_Problem statement_
Find the line containing "comentários que mais chamaram sua atenção e" in the data below and repeat it, along with all later lines, exactly through the last one.

_Recorded information_
##########

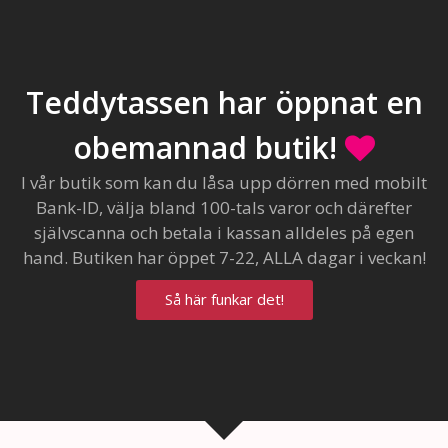
Teddytassen har öppnat en
obemannad butik!
I vår butik som kan du låsa upp dörren med mobilt
Bank-ID, välja bland 100-tals varor och därefter
självscanna och betala i kassan alldeles på egen
hand. Butiken har öppet 7-22, ALLA dagar i veckan!
Så här funkar det!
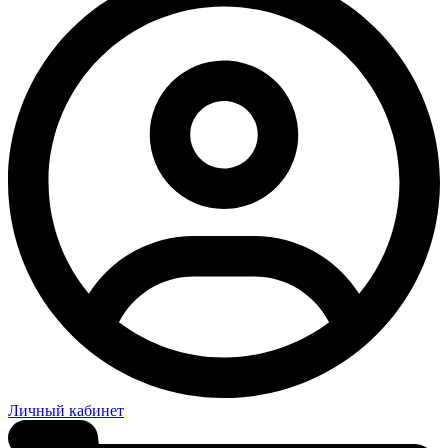
Личный кабинет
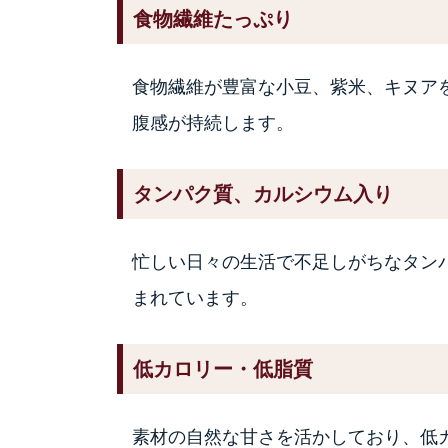
食物繊維たっぷり
食物繊維が豊富な小豆、紫米、キヌア
腹感が持続します。
タンパク質、カルシウム入り
忙しい日々の生活で不足しがちなタン
まれています。
低カロリー・低脂質
素材の自然な甘さを活かしており、低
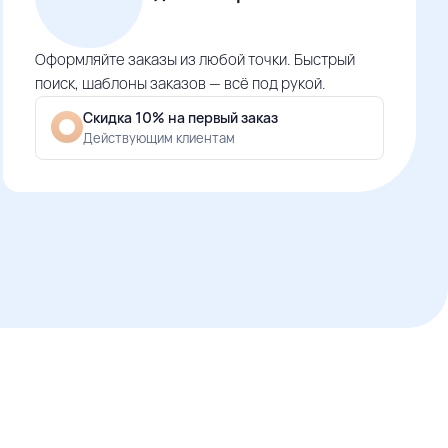
Оформляйте заказы из любой точки. Быстрый
поиск, шаблоны заказов — всё под рукой.
Скидка 10% на первый заказ
Действующим клиентам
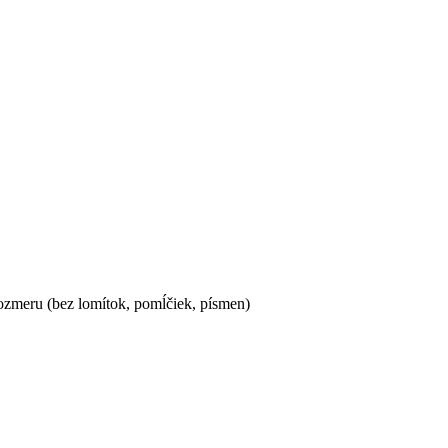
ozmeru (bez lomítok, pomĺčiek, písmen)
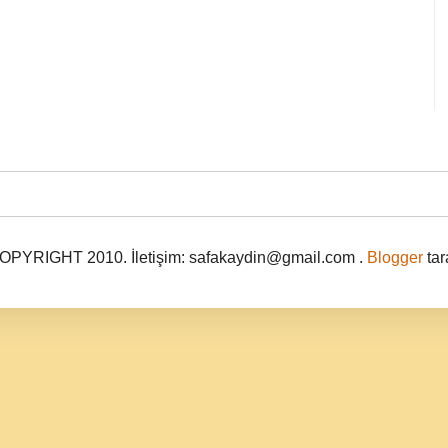
PYRIGHT 2010. İletişim: safakaydin@gmail.com .
Blogger
tar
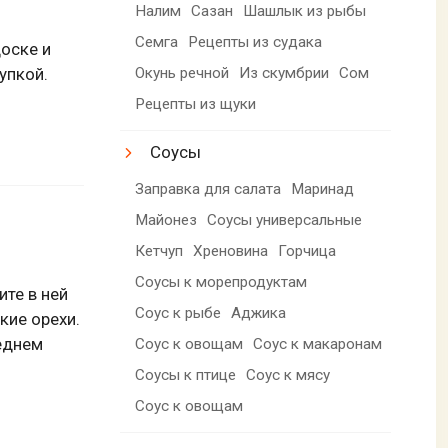
Налим
Сазан
Шашлык из рыбы
Семга
Рецепты из судака
оске и
Окунь речной
Из скумбрии
Сом
упкой.
Рецепты из щуки
Соусы
Заправка для салата
Маринад
Майонез
Соусы универсальные
Кетчуп
Хреновина
Горчица
Соусы к морепродуктам
ите в ней
Соус к рыбе
Аджика
кие орехи.
еднем
Соус к овощам
Соус к макаронам
Соусы к птице
Соус к мясу
Соус к овощам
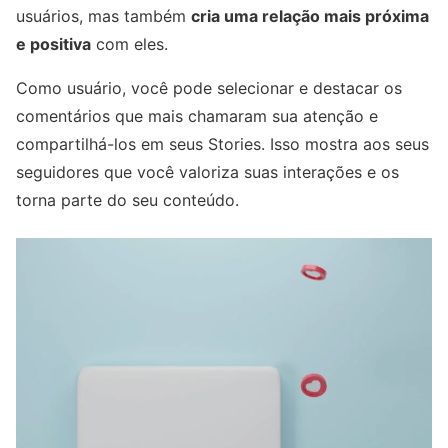
usuários, mas também
cria uma relação mais próxima
e positiva
com eles.
Como usuário, você pode selecionar e destacar os
comentários que mais chamaram sua atenção e
compartilhá-los em seus Stories. Isso mostra aos seus
seguidores que você valoriza suas interações e os
torna parte do seu conteúdo.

##########

_Final answer_
comentários que mais chamaram sua atenção e
compartilhá-los em seus Stories. Isso mostra aos seus
seguidores que você valoriza suas interações e os
torna parte do seu conteúdo.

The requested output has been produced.